Así, llegué a pensar en la nada siendo casi un niño. No sé por qué me daba por pensar aquellas cosas, cuando en lo demás no dejaba de tener la inocencia (acentuada incluso) de un crío de mi edad. Jugar con aquel concepto de la nada, era un desafío que me asustaba, pero al que no podía evitar lanzarme.
La nada debía ser lo que uno sentía una vez muerto, imaginaba yo. No, una vez acabada la vida uno no siente nada. Sentir es estar vivo. Yo imaginaba la nada, sintiéndola, desde la vida, y ya me parecía terrible, así que imaginar no existir, pasar a ser la nada, me resultaba desconcertante. No había sufrido aún la muerte de ninguna persona cercana, así que mi primer pensamiento de la muerte vino así, imaginando el universo infinito y de ahí la nada. Es curioso.
Sentí miedo, evidentemente. Un miedo al que quise hacer frente pensando que en los millones de años que tenía el mundo hasta que yo había nacido tampoco había sido yo nada. Esa misma nada de la que pasaría a formar parte cuando se acabara mi vida. Nada antes, nada después. Y esta vida, en medio de la nada del tiempo, pero rodeada del infinito físico del universo (aunque ahora digan los físicos que sí que tiene límites).

Llevo casi toda la vida perseguido por ese sentimiento al que con el tiempo he puesto yo también (como los físicos) límite. Límite a mi propia angustia, y límite al desconcierto de algo que no parece tener vía de escape ni de salvación. Un límite sobre el que me apoyo a diario, para mantenerme a salvo, para intentar ejercer mi credo de disfrute de placeres, de belleza y de humanidad.

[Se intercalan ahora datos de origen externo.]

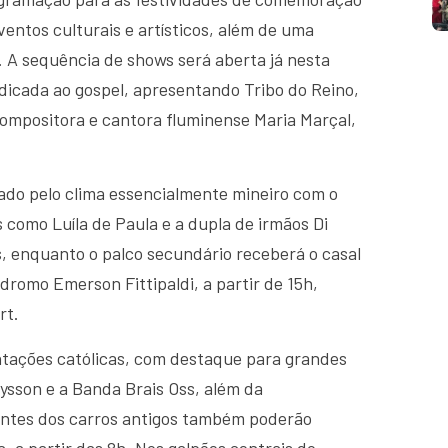
entos culturais e artísticos, além de uma
s. A sequência de shows será aberta já nesta
edicada ao gospel, apresentando Tribo do Reino,
compositora e cantora fluminense Maria Marçal,
mado pelo clima essencialmente mineiro com o
s como Luíla de Paula e a dupla de irmãos Di
s, enquanto o palco secundário receberá o casal
dromo Emerson Fittipaldi, a partir de 15h,
rt.
ntações católicas, com destaque para grandes
sson e a Banda Brais Oss, além da
antes dos carros antigos também poderão
 a partir das 8h. Nos galpões centrais do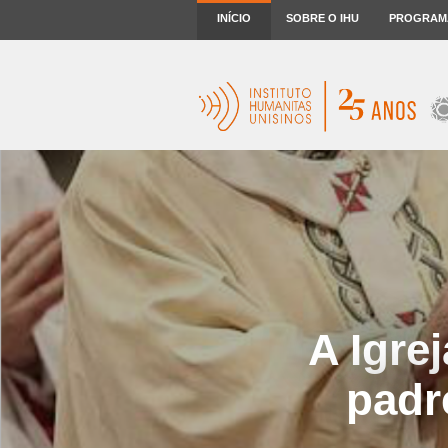
INÍCIO
SOBRE O IHU
PROGRAM
A Igre
padr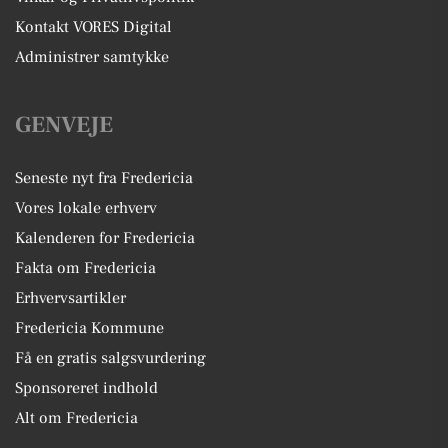
Kontakt VORES Digital
Administrer samtykke
GENVEJE
Seneste nyt fra Fredericia
Vores lokale erhverv
Kalenderen for Fredericia
Fakta om Fredericia
Erhvervsartikler
Fredericia Kommune
Få en gratis salgsvurdering
Sponsoreret indhold
Alt om Fredericia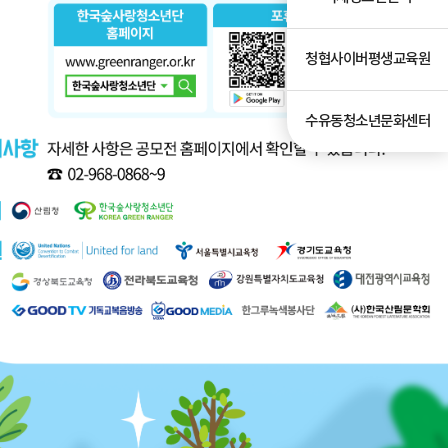
청협사이버평생교육원
수유동청소년문화센터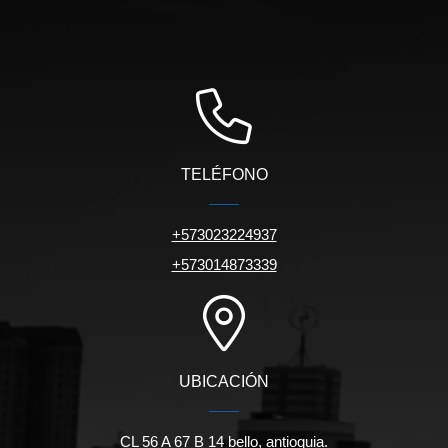
TELÉFONO
+573023224937
+573014873339
UBICACIÓN
CL 56 A 67 B 14 bello, antioquia.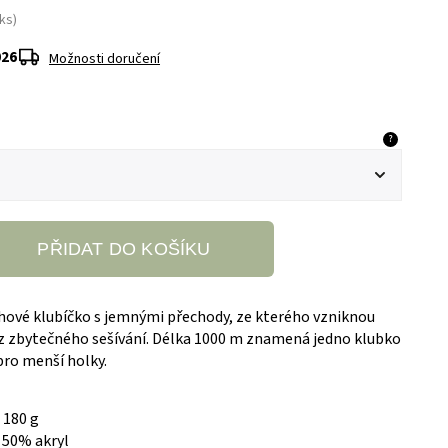
ks)
026
Možnosti doručení
?
PŘIDAT DO KOŠÍKU
hové klubíčko s jemnými přechody, ze kterého vzniknou
z zbytečného sešívání. Délka 1000 m znamená jedno klubko
 pro menší holky.
ě 180 g
 50% akryl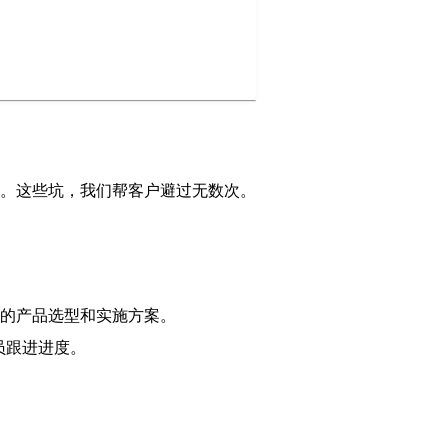
人。这些坑，我们帮客户避过无数次。
的产品选型和实施方案。
员跟进进度。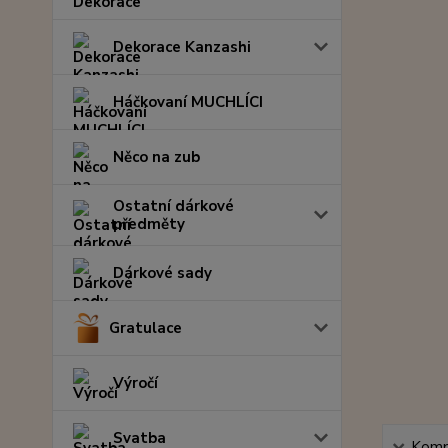
Dekorace Kanzashi
Háčkovaní MUCHLÍCI
Něco na zub
Ostatní dárkové
předměty
Dárkové sady
Gratulace
Výročí
Svatba
Kompl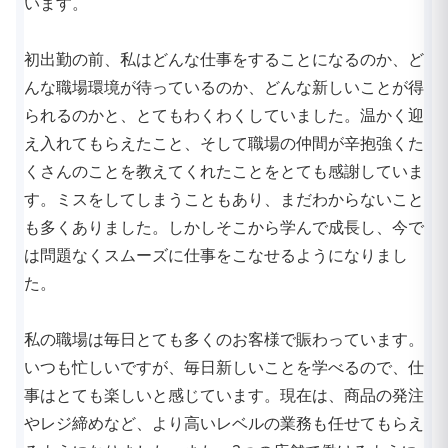
います。
初出勤の前、私はどんな仕事をすることになるのか、ど
んな職場環境が待っているのか、どんな新しいことが得
られるのかと、とてもわくわくしていました。温かく迎
え入れてもらえたこと、そして職場の仲間が辛抱強くた
くさんのことを教えてくれたことをとても感謝していま
す。ミスをしてしまうこともあり、まだわからないこと
も多くありました。しかしそこから学んで成長し、今で
は問題なくスムーズに仕事をこなせるようになりまし
た。
私の職場は毎日とても多くのお客様で賑わっています。
いつも忙しいですが、毎日新しいことを学べるので、仕
事はとても楽しいと感じています。現在は、商品の発注
やレジ締めなど、より高いレベルの業務も任せてもらえ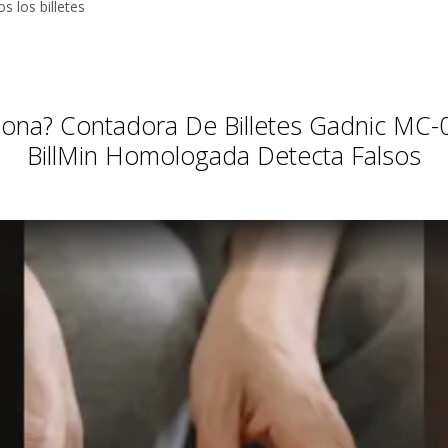
Facebook.
s los billetes
tus envíos.
Garantía
oficial y
directa con
ona? Contadora De Billetes Gadnic MC-
nosotros.
BillMin Homologada Detecta Falsos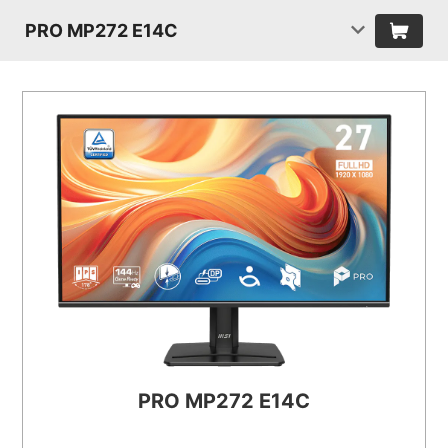
PRO MP272 E14C
PRO MP272 E14C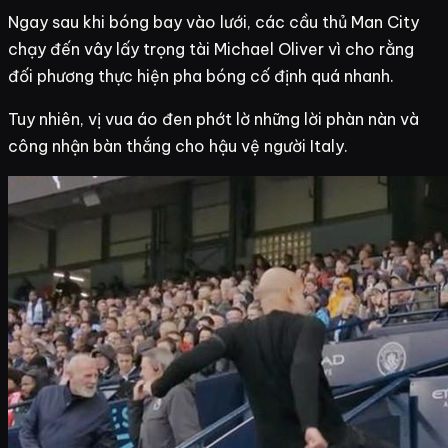
Ngay sau khi bóng bay vào lưới, các cầu thủ Man City
chạy đến vây lấy trọng tài Michael Oliver vì cho rằng
đối phương thực hiện pha bóng cố định quá nhanh.
Tuy nhiên, vị vua áo đen phớt lờ những lời phàn nàn và
công nhận bàn thắng cho hậu vệ người Italy.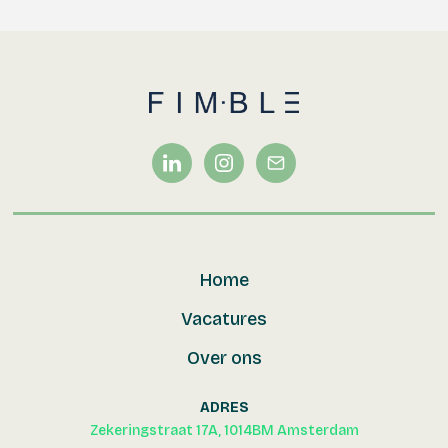
Home
Vacatures
Over ons
ADRES
Zekeringstraat 17A, 1014BM Amsterdam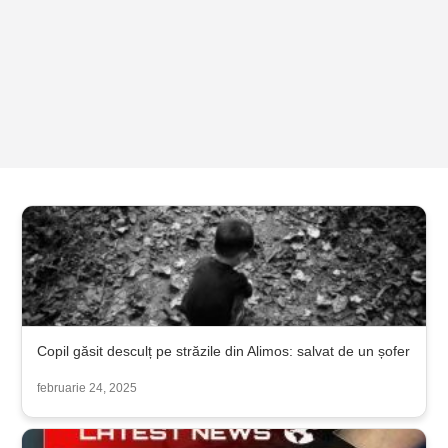
Copil găsit desculț pe străzile din Alimos: salvat de un șofer
februarie 24, 2025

Somos demasiado pequeños, y demasiado frágiles. Aunque nos creamos superhombres la nada está ahí rodeándonos siempre. A nosotros, al planeta entero. No, no somos superhombres aunque hayamos descubierto cómo llegar a Marte, o cómo fundir el núcleo del uranio para generar energía. Somos especiales y albergamos dentro de cada uno de nosotros, la posibilidad de un universo. Pero la piel de ese universo es tan fina y quebradiza que puede borrar en un instante fuerza e inteligencia, universo y existencia. A pesar de que nos resulte imposible concebir que todo eso pueda desaparecer de esa manera tan inexplicable.

Será que la muerte me ha tocado de cerca hace poco, será que no entiendo por qué vivimos, ni por qué me sigue persiguiendo, como un huracán, esa imagen nítida de la nada, desde mi infancia, que ahora se hace más sólida, casi soberbia, usando el nombre de alguien de mi propia vida. Será todo ello lo que me trae por el camino del silencio, de la observación, de la trascendencia. Querría arrojarme a la vida con soberbia, con vehemencia. Sin embargo permanezco quieto, apocado, como con miedo, con incomprensión. Un miedo y una incomprensión que en el fondo me han rondado toda la vida, pero que ahora me desafían más, recordándome que siempre han estado ahí, pero que la madurez que tengo ya me sugiere que he de decidir qué hacer, si vencerlos o hacerme amigo de éllos.